InfiniBand is one of the most popular interconnection network standards in HPC. InfiniBand standard defines variety of routing algorithm to be configured to via the Subnet Manager (SM). InfiniBand architecture supports deterministic routing. This may prevents packets from using alternative paths when the requested output port is busy, thus may lead to network performance degradation .
...
This post discussed the needs for Adaptive Routing for HPC, and supply configuration examples and Performance Analysis.
Table of Contents |
---|
Overview
What is Adaptive Routing?
Adaptive Routing is the network ability of the switches to dynamically select the best route for each packet based on queue size, latency and bandwidth available.
Configuration
Refer to the example here:
OpenSM Configuration for AR
Get the current OpenSM configuration (opensm -c <filename>), and check the following parameters.
Code Block |
---|
# Routing engine # Multiple routing engines can be specified separated by # commas so that specific ordering of routing algorithms will # be tried if earlier routing engines fail. # Supported engines: minhop, updn, dnup, file, ftree, lash, # dor, torus-2QoS, kdor-hc, dfsssp (EXPERIMENTAL), # sssp (EXPERIMENTAL), chain, # pqft (EXPERIMENTAL), # dfp, ar_updn, ar_ftree, ar_torus, ar_dor (AR) routing_engine (null) # AR SL mask - 16 bit bitmask indicating which SLs should be configured for AR ar_sl_mask 0xFFFF # Enable adaptive routing only to devices that support packet reordering. # When enabled, state in ARLFT entries for devices which does not support packet # reordering is set to static. # When disabled, ARLFT entries remains as determined by routing engine. enable_ar_by_device_cap TRUE # Advanced routing - Adaptive routing mode # Supported values: # 0 - Adaptive routing disabled. # 1 - Enable adaptive routing. # 2 - Enable adaptive routing with notifications. # 3 - Auto mode in which adaptive routing is determined by routing engine. ar_mode 3 # Advanced routing - Advanced routing engine # Supported values: # none - advanced routing is not enabled. # ar_lag - Ports groups are created out of "parallel" links.

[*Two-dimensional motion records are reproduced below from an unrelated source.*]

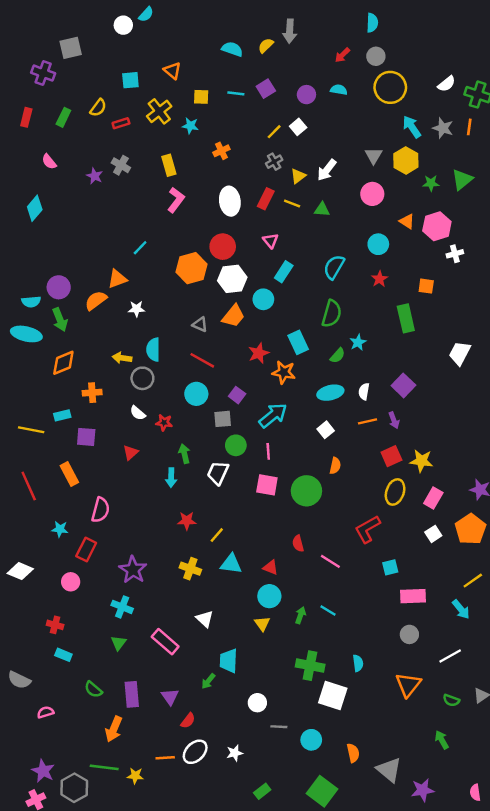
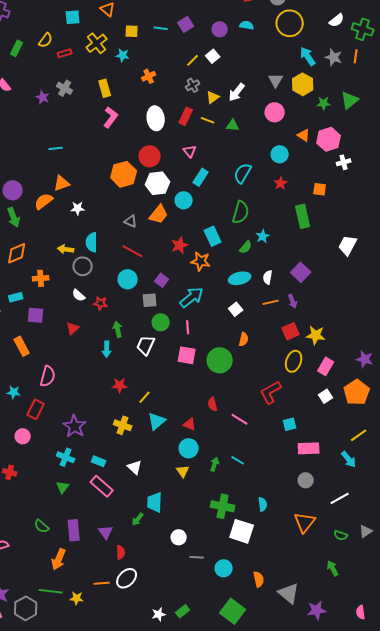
cyan line: (140, 248) -> (56, 148), moved, turned 40
cyan triangle: (231, 564) -> (157, 421), turned -48
cyan rectangle: (63, 655) -> (99, 461), moved
red semicircle: (188, 721) -> (121, 552), turned -40
white star: (235, 753) -> (159, 614), moved

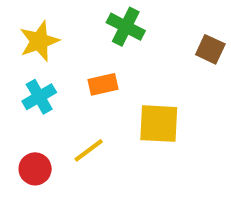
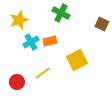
cyan cross: (39, 97) -> (31, 42), moved
yellow square: (159, 124) -> (77, 60), turned -30

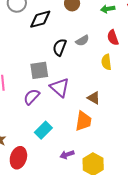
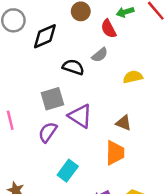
red semicircle: (113, 38) -> (109, 29), moved
black semicircle: (60, 47) -> (73, 67), turned 96
yellow semicircle: (106, 62) -> (133, 77), turned 91

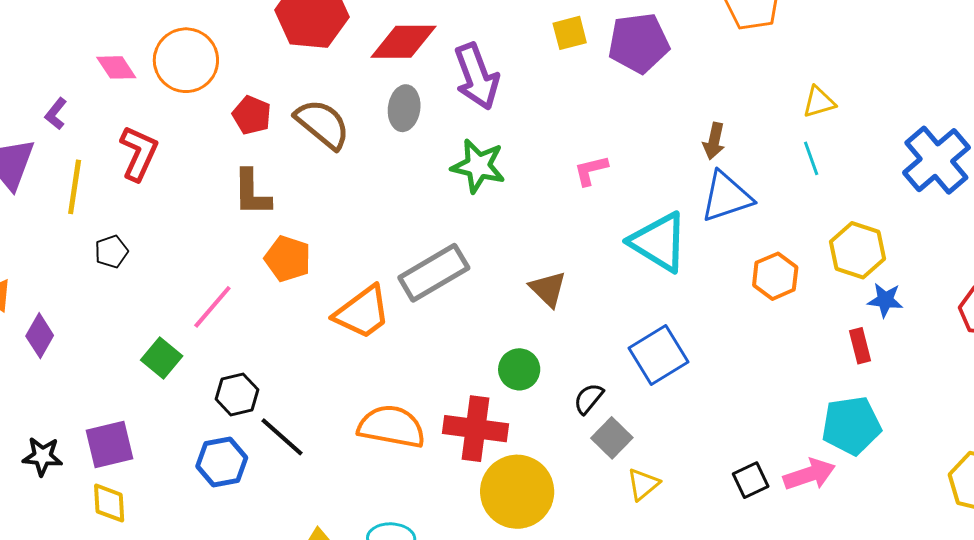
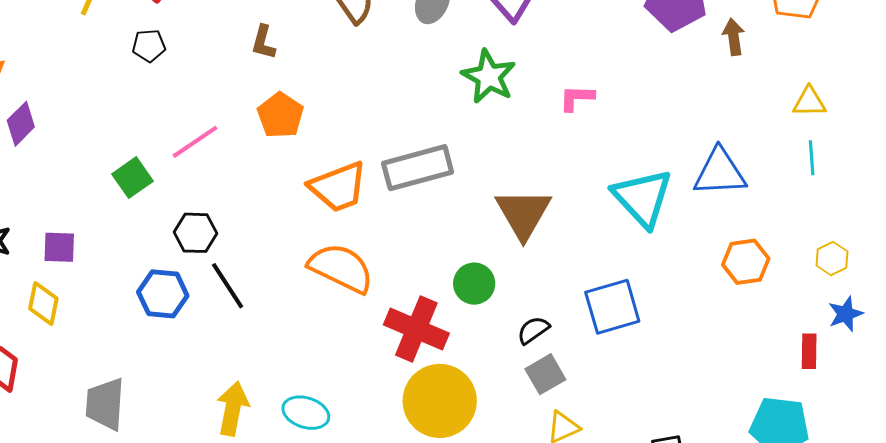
yellow triangle: (819, 102) -> (809, 102), moved
brown arrow: (714, 141) -> (734, 37), moved, turned 144
pink L-shape: (591, 170) -> (577, 98), moved
brown L-shape: (252, 193) -> (263, 42), size x0.7
yellow hexagon: (858, 250) -> (832, 258), size x0.6
black pentagon: (111, 252) -> (149, 46), moved
brown triangle: (548, 289) -> (523, 214), size x1.5
blue star: (885, 300) -> (846, 314), turned 30
orange semicircle: (392, 427) -> (341, 268), moved
purple square: (109, 445) -> (59, 247), size x0.7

Links that connect the same pair of switches. # ar_tree - All the ports with minimal hops to destination are in the same group. Must run together with UPDN routing engine. # auto - the advanced routing engine is selected based on routing engine. Works for ar_updn, ar_ftree, ar_torus, ar_dor engines. adv_routing_engine auto # AR Transport mask - indicates which transport types are enabled for AR # Bit 0 = UD, Bit 1 = RC, Bit 2 = UC, Bit 3 = DCT, Bits 4-7 are reserved. ar_transport_mask 0x000A |
Enable AR
One option to enable AR is to set the routing engine to a routing engine supported by AR.
for example, chance opensm.conf as follows, in case you have fat-tree configuration:
Code Block |
---|
routing_engine ar_ftree |
In addition, set the root_guid config file
For example: set in opensm.conf:
Code Block |
---|
root_guid_file /etc/opensm/root_guid.cfg |
Create a file:
Code Block |
---|
# cat root_guid.cfg
0xb8599f0300fcca6c #thor-qm8700-S1
0xb8599f0300df8faa #thor-qm8790-S2
0xb8599f0300fcc2cc #rome-qm8700-S1 |
Enable AR per SL
By default all SLs are enabled with AR is enabled. To set AR enabled per SL, set the following bitmap parameter:
In the following example AR is disabled on SL0 and SL2.
Code Block |
---|
ar_sl_mask 0xFFFA # A=0x1010 SL1, SL3 enabled with AR |
UCX Support
FW 12.29.0356 added support for ooo_sl_mask per vport that’s now used by UCX.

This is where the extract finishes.